[The task] Your response should be an exact transcription of the data, images excluded.

[The records]
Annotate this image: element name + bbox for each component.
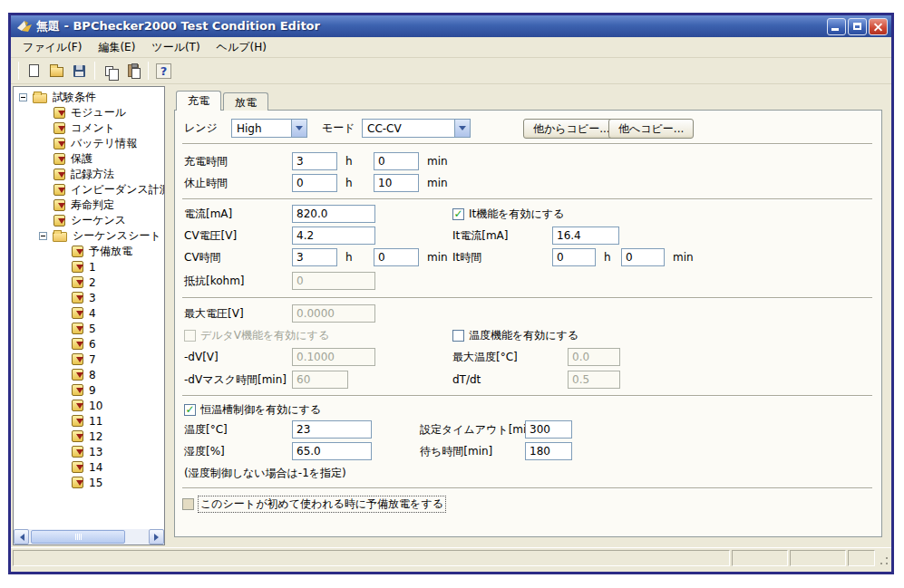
cv-time-min-input[interactable]	[374, 248, 419, 266]
collapse-icon[interactable]	[39, 232, 47, 240]
charge-tab-page: レンジ High モード CC-CV 他からコピー... 他へコピー...	[174, 110, 882, 537]
tree-item[interactable]: バッテリ情報	[14, 136, 164, 151]
scroll-left-button[interactable]	[14, 529, 29, 545]
tree-sheet-item[interactable]: 7	[14, 352, 164, 367]
tree-panel: 試験条件 モジュール コメント	[13, 86, 165, 545]
paste-button[interactable]	[122, 60, 144, 82]
current-input[interactable]	[292, 205, 375, 223]
tree-sheet-item[interactable]: 6	[14, 336, 164, 352]
it-time-label: It時間	[452, 248, 481, 266]
tree-sheet-item[interactable]: 11	[14, 413, 164, 429]
new-document-button[interactable]	[23, 60, 45, 82]
condition-tree: 試験条件 モジュール コメント	[14, 87, 164, 529]
min-unit: min	[673, 248, 694, 266]
note-icon	[53, 138, 65, 149]
tree-sheet-item[interactable]: 15	[14, 475, 164, 490]
humidity-input[interactable]	[292, 442, 372, 460]
tree-item[interactable]: インピーダンス計測	[14, 182, 164, 198]
tree-sheet-item[interactable]: 12	[14, 429, 164, 444]
close-button[interactable]	[869, 18, 888, 35]
it-current-input[interactable]	[552, 227, 619, 245]
resize-grip[interactable]	[877, 550, 889, 566]
tree-sheet-item[interactable]: 10	[14, 398, 164, 413]
tree-item[interactable]: モジュール	[14, 105, 164, 120]
tree-sheet-item[interactable]: 1	[14, 259, 164, 275]
menu-edit[interactable]: 編集(E)	[90, 38, 143, 57]
tree-item[interactable]: コメント	[14, 120, 164, 136]
dv-mask-input	[292, 371, 348, 389]
minimize-button[interactable]	[827, 18, 846, 35]
tree-sheet-item[interactable]: 5	[14, 321, 164, 336]
copy-to-button[interactable]: 他へコピー...	[608, 119, 694, 139]
copy-from-button[interactable]: 他からコピー...	[523, 119, 620, 139]
menu-tools[interactable]: ツール(T)	[143, 38, 208, 57]
dropdown-button[interactable]	[291, 120, 306, 137]
note-icon	[72, 261, 83, 273]
separator	[182, 395, 872, 397]
checkbox-checked-icon: ✓	[184, 404, 196, 416]
humidity-note: (湿度制御しない場合は-1を指定)	[184, 464, 346, 482]
note-icon	[72, 384, 83, 396]
help-button[interactable]: ?	[152, 60, 175, 82]
tree-sheet-item[interactable]: 2	[14, 275, 164, 290]
scroll-right-button[interactable]	[149, 529, 164, 545]
maximize-button[interactable]	[848, 18, 867, 35]
tree-sheet-item[interactable]: 4	[14, 305, 164, 321]
cv-voltage-input[interactable]	[292, 227, 375, 245]
it-time-min-input[interactable]	[621, 248, 665, 266]
note-icon	[53, 184, 65, 196]
tab-charge[interactable]: 充電	[176, 91, 221, 111]
tree-sheet-item[interactable]: 8	[14, 367, 164, 382]
tree-node-root[interactable]: 試験条件	[14, 90, 164, 105]
tree-horizontal-scrollbar[interactable]	[14, 529, 164, 545]
tree-item[interactable]: 寿命判定	[14, 198, 164, 213]
scrollbar-thumb[interactable]	[31, 530, 125, 544]
tree-sheet-item[interactable]: 予備放電	[14, 244, 164, 259]
tab-discharge[interactable]: 放電	[223, 92, 268, 111]
current-label: 電流[mA]	[184, 205, 232, 223]
help-icon: ?	[156, 63, 171, 79]
tree-sheet-item[interactable]: 9	[14, 382, 164, 398]
tree-item[interactable]: 記録方法	[14, 167, 164, 182]
tree-node-sequence-sheet[interactable]: シーケンスシート	[14, 228, 164, 244]
dropdown-button[interactable]	[454, 120, 470, 137]
charge-time-label: 充電時間	[184, 152, 228, 170]
rest-time-min-input[interactable]	[374, 174, 419, 192]
status-pane-1	[732, 550, 788, 566]
note-icon	[53, 169, 65, 180]
collapse-icon[interactable]	[19, 93, 27, 101]
tree-item[interactable]: シーケンス	[14, 213, 164, 228]
resistance-input	[292, 272, 375, 290]
timeout-input[interactable]	[525, 420, 572, 439]
menu-help[interactable]: ヘルプ(H)	[209, 38, 275, 57]
dv-mask-label: -dVマスク時間[min]	[184, 371, 287, 389]
copy-button[interactable]	[99, 60, 122, 82]
pre-discharge-checkbox[interactable]: このシートが初めて使われる時に予備放電をする	[182, 495, 445, 513]
wait-time-input[interactable]	[525, 442, 572, 460]
window-title: 無題 - BPChecker2000 Test Condition Editor	[36, 18, 825, 34]
tree-sheet-item[interactable]: 3	[14, 290, 164, 305]
rest-time-hour-input[interactable]	[292, 174, 337, 192]
tree-sheet-item[interactable]: 14	[14, 459, 164, 475]
range-select[interactable]: High	[231, 119, 307, 138]
open-file-button[interactable]	[45, 60, 68, 82]
mode-select[interactable]: CC-CV	[362, 119, 471, 138]
it-time-hour-input[interactable]	[552, 248, 596, 266]
menu-file[interactable]: ファイル(F)	[15, 38, 90, 57]
min-unit: min	[427, 174, 448, 192]
charge-time-min-input[interactable]	[374, 152, 419, 170]
tree-item[interactable]: 保護	[14, 151, 164, 167]
temp-enable-checkbox[interactable]: 温度機能を有効にする	[452, 326, 578, 344]
temperature-input[interactable]	[292, 420, 372, 439]
separator	[182, 487, 872, 489]
status-bar	[11, 547, 891, 568]
hour-unit: h	[604, 248, 611, 266]
save-button[interactable]	[68, 60, 91, 82]
checkbox-checked-icon: ✓	[452, 208, 464, 220]
cv-time-hour-input[interactable]	[292, 248, 337, 266]
it-enable-checkbox[interactable]: ✓ It機能を有効にする	[452, 205, 564, 223]
note-icon	[53, 153, 65, 165]
charge-time-hour-input[interactable]	[292, 152, 337, 170]
tree-sheet-item[interactable]: 13	[14, 444, 164, 459]
chamber-enable-checkbox[interactable]: ✓ 恒温槽制御を有効にする	[184, 400, 321, 419]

[Finished task]
Annotate this image: element name + bbox for each component.
cv-time-min-input[interactable]	[374, 248, 419, 266]
collapse-icon[interactable]	[39, 232, 47, 240]
charge-tab-page: レンジ High モード CC-CV 他からコピー... 他へコピー...	[174, 110, 882, 537]
tree-item[interactable]: バッテリ情報	[14, 136, 164, 151]
scroll-left-button[interactable]	[14, 529, 29, 545]
tree-sheet-item[interactable]: 7	[14, 352, 164, 367]
tree-panel: 試験条件 モジュール コメント	[13, 86, 165, 545]
paste-button[interactable]	[122, 60, 144, 82]
current-input[interactable]	[292, 205, 375, 223]
tree-sheet-item[interactable]: 6	[14, 336, 164, 352]
it-time-label: It時間	[452, 248, 481, 266]
tree-sheet-item[interactable]: 11	[14, 413, 164, 429]
new-document-button[interactable]	[23, 60, 45, 82]
condition-tree: 試験条件 モジュール コメント	[14, 87, 164, 529]
min-unit: min	[673, 248, 694, 266]
note-icon	[53, 138, 65, 149]
tree-sheet-item[interactable]: 15	[14, 475, 164, 490]
humidity-input[interactable]	[292, 442, 372, 460]
tree-item[interactable]: インピーダンス計測	[14, 182, 164, 198]
tree-sheet-item[interactable]: 12	[14, 429, 164, 444]
close-button[interactable]	[869, 18, 888, 35]
it-current-input[interactable]	[552, 227, 619, 245]
resize-grip[interactable]	[877, 550, 889, 566]
tree-sheet-item[interactable]: 10	[14, 398, 164, 413]
tree-item[interactable]: モジュール	[14, 105, 164, 120]
tree-sheet-item[interactable]: 1	[14, 259, 164, 275]
menu-edit[interactable]: 編集(E)	[90, 38, 143, 57]
tree-item[interactable]: コメント	[14, 120, 164, 136]
dv-mask-input	[292, 371, 348, 389]
minimize-button[interactable]	[827, 18, 846, 35]
tree-sheet-item[interactable]: 5	[14, 321, 164, 336]
copy-to-button[interactable]: 他へコピー...	[608, 119, 694, 139]
copy-from-button[interactable]: 他からコピー...	[523, 119, 620, 139]
menu-tools[interactable]: ツール(T)	[143, 38, 208, 57]
dropdown-button[interactable]	[291, 120, 306, 137]
note-icon	[72, 261, 83, 273]
separator	[182, 395, 872, 397]
checkbox-checked-icon: ✓	[184, 404, 196, 416]
humidity-note: (湿度制御しない場合は-1を指定)	[184, 464, 346, 482]
note-icon	[72, 384, 83, 396]
help-button[interactable]: ?	[152, 60, 175, 82]
tree-sheet-item[interactable]: 2	[14, 275, 164, 290]
scroll-right-button[interactable]	[149, 529, 164, 545]
maximize-button[interactable]	[848, 18, 867, 35]
tree-sheet-item[interactable]: 4	[14, 305, 164, 321]
cv-voltage-input[interactable]	[292, 227, 375, 245]
it-time-min-input[interactable]	[621, 248, 665, 266]
note-icon	[53, 184, 65, 196]
tab-charge[interactable]: 充電	[176, 91, 221, 111]
tree-sheet-item[interactable]: 8	[14, 367, 164, 382]
tree-node-root[interactable]: 試験条件	[14, 90, 164, 105]
tree-horizontal-scrollbar[interactable]	[14, 529, 164, 545]
tree-item[interactable]: 寿命判定	[14, 198, 164, 213]
scrollbar-thumb[interactable]	[31, 530, 125, 544]
tree-sheet-item[interactable]: 予備放電	[14, 244, 164, 259]
tab-discharge[interactable]: 放電	[223, 92, 268, 111]
current-label: 電流[mA]	[184, 205, 232, 223]
help-icon: ?	[156, 63, 171, 79]
tree-sheet-item[interactable]: 9	[14, 382, 164, 398]
tree-item[interactable]: 記録方法	[14, 167, 164, 182]
tree-node-sequence-sheet[interactable]: シーケンスシート	[14, 228, 164, 244]
dropdown-button[interactable]	[454, 120, 470, 137]
charge-time-label: 充電時間	[184, 152, 228, 170]
rest-time-min-input[interactable]	[374, 174, 419, 192]
status-pane-1	[732, 550, 788, 566]
note-icon	[53, 169, 65, 180]
collapse-icon[interactable]	[19, 93, 27, 101]
tree-item[interactable]: シーケンス	[14, 213, 164, 228]
resistance-input	[292, 272, 375, 290]
timeout-input[interactable]	[525, 420, 572, 439]
menu-help[interactable]: ヘルプ(H)	[209, 38, 275, 57]
dv-mask-label: -dVマスク時間[min]	[184, 371, 287, 389]
copy-button[interactable]	[99, 60, 122, 82]
pre-discharge-checkbox[interactable]: このシートが初めて使われる時に予備放電をする	[182, 495, 445, 513]
wait-time-input[interactable]	[525, 442, 572, 460]
window-title: 無題 - BPChecker2000 Test Condition Editor	[36, 18, 825, 34]
tree-sheet-item[interactable]: 3	[14, 290, 164, 305]
rest-time-hour-input[interactable]	[292, 174, 337, 192]
tree-sheet-item[interactable]: 14	[14, 459, 164, 475]
range-select[interactable]: High	[231, 119, 307, 138]
open-file-button[interactable]	[45, 60, 68, 82]
mode-select[interactable]: CC-CV	[362, 119, 471, 138]
it-time-hour-input[interactable]	[552, 248, 596, 266]
menu-file[interactable]: ファイル(F)	[15, 38, 90, 57]
min-unit: min	[427, 174, 448, 192]
charge-time-min-input[interactable]	[374, 152, 419, 170]
tree-item[interactable]: 保護	[14, 151, 164, 167]
temp-enable-checkbox[interactable]: 温度機能を有効にする	[452, 326, 578, 344]
temperature-input[interactable]	[292, 420, 372, 439]
separator	[182, 487, 872, 489]
status-bar	[11, 547, 891, 568]
hour-unit: h	[604, 248, 611, 266]
save-button[interactable]	[68, 60, 91, 82]
checkbox-checked-icon: ✓	[452, 208, 464, 220]
cv-time-hour-input[interactable]	[292, 248, 337, 266]
it-enable-checkbox[interactable]: ✓ It機能を有効にする	[452, 205, 564, 223]
note-icon	[53, 153, 65, 165]
charge-time-hour-input[interactable]	[292, 152, 337, 170]
tree-sheet-item[interactable]: 13	[14, 444, 164, 459]
chamber-enable-checkbox[interactable]: ✓ 恒温槽制御を有効にする	[184, 400, 321, 419]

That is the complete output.